The U of C, where first lady Michelle Obama worked for years, where the sitting president once served as a faculty member for the university's law school, and where their friend and advisor David Axlerod currently serves as a staff member as the head of the university's institute of politics, recently sweetened their bid by pressuring the city to give up South side park land. The price the university would pay for acres of park land?

A whopping $1. For the uninitiated, $1 is the amount often used when Chicago believes giving up its land to a private company will benefit the city in intangible but amazing ways, and also when they want to symbolically slap residents in the face particularly hard.

Clout costs Illinois residents. Some experts estimate that corruption in the state, in all its forms, costs us upwards of $500 million. 

They call it the "corruption tax." Seems apt.

You'd think we'd get tired of it all, but Illinois just doesn't seem to learn. In fact, one of the state's finest universities was recently revealed to have taken part in what appears to be clear clout profiteering.

Remember the Dingles? Leon and Karin Dingle were convicted in federal court late last year of pocketing millions of grant dollars that were supposed to go to fighting AIDS, cancer, and other ailments in minority communities.

A new report from the Chicago Sun Times reveals that the Dingles "collected nearly $700,000 in rent over seven years from the [University of Illinois at Chicago]," for space in a small, one-story building they owned a few miles from the state university on the West side of Chicago.

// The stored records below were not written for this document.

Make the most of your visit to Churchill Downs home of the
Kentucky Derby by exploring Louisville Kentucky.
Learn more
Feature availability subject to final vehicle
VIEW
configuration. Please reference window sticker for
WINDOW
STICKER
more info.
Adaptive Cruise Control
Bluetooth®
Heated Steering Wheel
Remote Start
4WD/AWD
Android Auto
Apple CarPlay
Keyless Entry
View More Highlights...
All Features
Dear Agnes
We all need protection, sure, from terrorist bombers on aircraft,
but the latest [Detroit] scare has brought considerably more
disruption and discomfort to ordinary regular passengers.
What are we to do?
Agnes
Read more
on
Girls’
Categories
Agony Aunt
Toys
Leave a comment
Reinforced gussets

That $700,000 in collected rent was more than twice the $310,000 they paid for the entire building, according to UIC and property records.

The Dingles' Advance Health, Social and Educational Associates, INC. rented space in the 9,000-square-foot building at 2234 W. Walnut from the summer of 2006 until the lease expired in the fall of 2013, according to the report. The couple was indicted on federal grant-fraud charges about a year prior to the lease ending, on Oct. 4, 2012.

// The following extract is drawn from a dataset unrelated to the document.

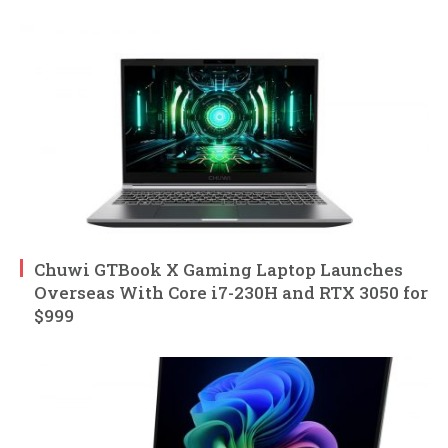
Chuwi GTBook X Gaming Laptop Launches
Overseas With Core i7-230H and RTX 3050 for
$999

UIC says they used the space for storage of equipment. The Sun Times reports that though UIC would not comment on how the university heard of the space was available.

However, when UIC signed the lease, Leon Dingle was treasurer for the Illinois Medical District Commission, "a government agency that oversees development within a 560-acre swath of the West Side that includes the UIC hospital campus." UIC spokesman Bill Burton also would not comment on whether there was ever an appraisal done to determine if the rent paid with state funds was appropriate, or whether Dingle's position as a medical district commissioner had an impact on the decision by the university to rent the space.

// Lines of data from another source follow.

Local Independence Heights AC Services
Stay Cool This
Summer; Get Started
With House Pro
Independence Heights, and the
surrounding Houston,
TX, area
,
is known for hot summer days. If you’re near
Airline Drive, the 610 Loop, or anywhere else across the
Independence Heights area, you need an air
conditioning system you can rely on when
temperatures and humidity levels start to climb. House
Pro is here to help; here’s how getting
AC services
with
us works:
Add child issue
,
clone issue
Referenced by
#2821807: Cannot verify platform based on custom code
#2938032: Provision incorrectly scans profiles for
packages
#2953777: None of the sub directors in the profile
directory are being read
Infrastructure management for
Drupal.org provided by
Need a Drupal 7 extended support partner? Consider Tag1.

It all appears very convenient. Well, not to tax-payers.

Remember those lucky CPS contracts to companies owned by the Emanuel-appointed school board member? They tripled their business with CPS, largely on contracts that came suspiciously just under the amount which would have required greater scrutiny.

Well, UIC and its friends the Dingles similarly skirted a competitive bidding process which could have provided better stewardship of the financially beleaguered university's budget. The university requires bids for leases that cost more than $100,000 a year. 

UIC ended up leasing 5,549 square feet from the Dingles', paying as much as $96,404 a year in rent.

Oooh, so close!

In all, UIC paid the Dingles just under $700,000 to rent a portion of their building and a parking lot. UIC, a fine teaching and research university, has struggled through money problems for years.

The reasons for that are far-reaching and complex, though doing business with their money in a wasteful way with friends of the university couldn't have helped. However, that's the way business is done in Illinois.

At least UIC's Obama presidential library bid proposal wouldn't grab ownership of park land from the city the way U of C's does. That is noble, or maybe just decent, but it also makes it unlikely that UIC will "win" the library.